In arrivo la plastica che non inquina

Il futuro dei nuovi materiali tecnologici potrebbe essere segnato da una rivoluzione importante: la plastica biocompatibile, ovvero un materiale con tutte le caratteristiche eccellenti della plastica ma assolutamente innocua per l’ambiente, talmente innocua che sparisce in una quarantina di giorni.


A patto però, di buttarla in acqua. Tra non molto, quindi, potremmo non doverci più preoccupare di vedere galleggiare sui nostri mari, laghi e fiumi, bottiglie e sacchetti di plastica.
Il nuovo materiale, il Minerv-Pha, nasce dall’idea di due imprenditori italiani, Marco Astorri e Guy Cicognani della società Bio On, e dovrebbe cominciare a essere prodotta a livello industriale già da quest’anno (una delle prime applicazioni sarà sicuramente quella della bottiglia).
Il nuovo materiale, che ha una lunga preparazione, viene prodotta partendo dagli scarti delle lavorazioni agricole e non da sostanze commestibili come il mais e altri cereali, tipici delle bioplastiche che conosciamo. La materia prima viene accumulata come riserva di energia da alcuni tipi di batteri che si nutrono con i sughi di scarto della barbabietola da zucchero.

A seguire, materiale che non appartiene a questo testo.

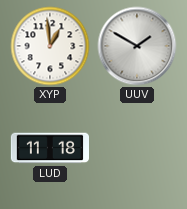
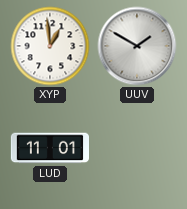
LUD: 11:18 -> 11:01
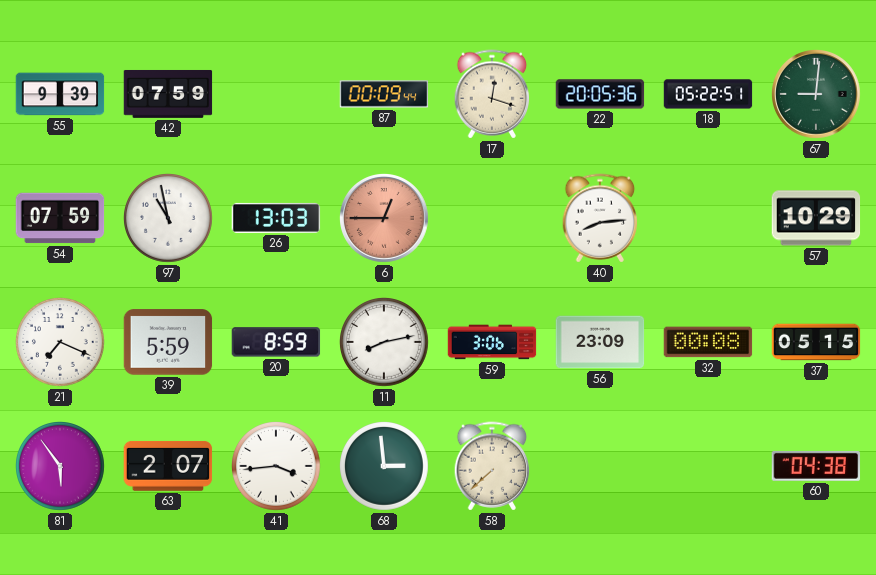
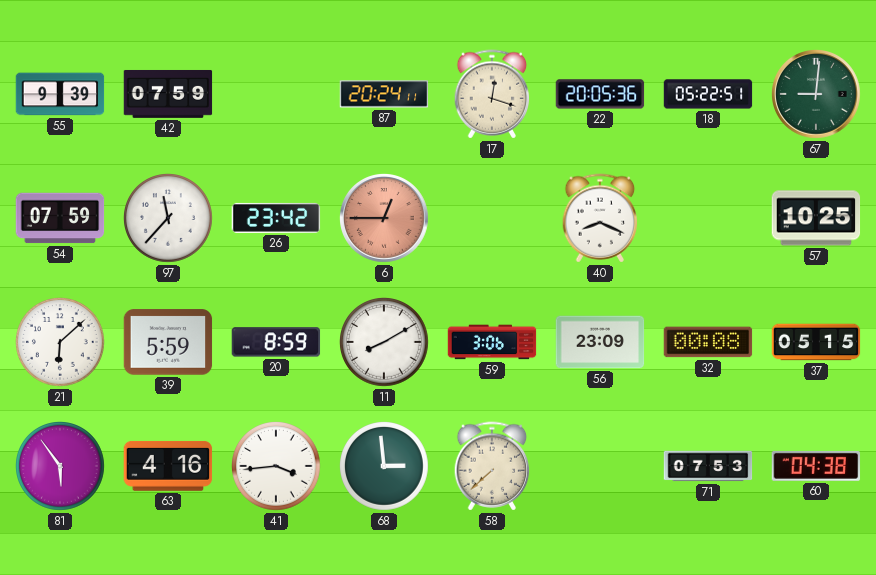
87: 00:09 -> 20:24
97: 10:58 -> 11:37
26: 13:03 -> 23:42
40: 8:14 -> 8:19
57: 10:29 -> 10:25
21: 7:19 -> 6:08
11: 8:13 -> 8:10
63: 2:07 -> 4:16
71: none -> 07:53
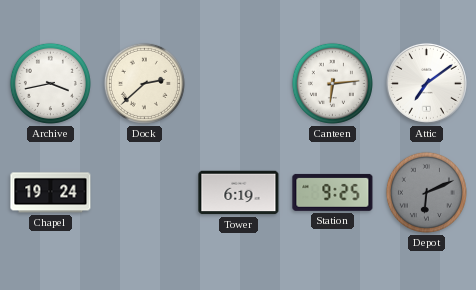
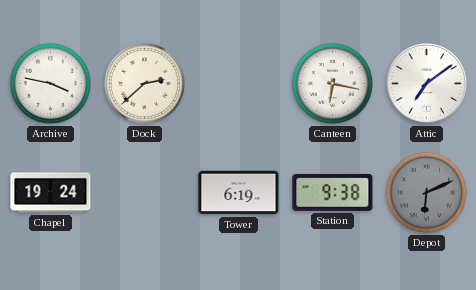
Archive: 3:43 -> 3:47
Canteen: 6:14 -> 6:17
Station: 9:25 -> 9:38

La sostanza viene estratta e poi essiccata: una volta trattata presenta caratteristiche meccaniche come resistenza, flessibilità e stampabilità che la rendono idonea alle applicazioni commerciali.
Una volta gettata in acqua (sia dolce sia salata) Minerv-Pha diventa cibo per un altro tipo di batteri che popolano fiumi e mari, che in un tempo variabile fra 10 e 40 giorni la decompongono completamente facendone perdere ogni traccia. Minerv-Pha, insomma, ha proprio tutte le caratteristiche per essere “digerita” dall’ambiente.

1 commento:

  1. Una grande invenzione! E poi dicono che noi italiani siamo ignoranti... tzè!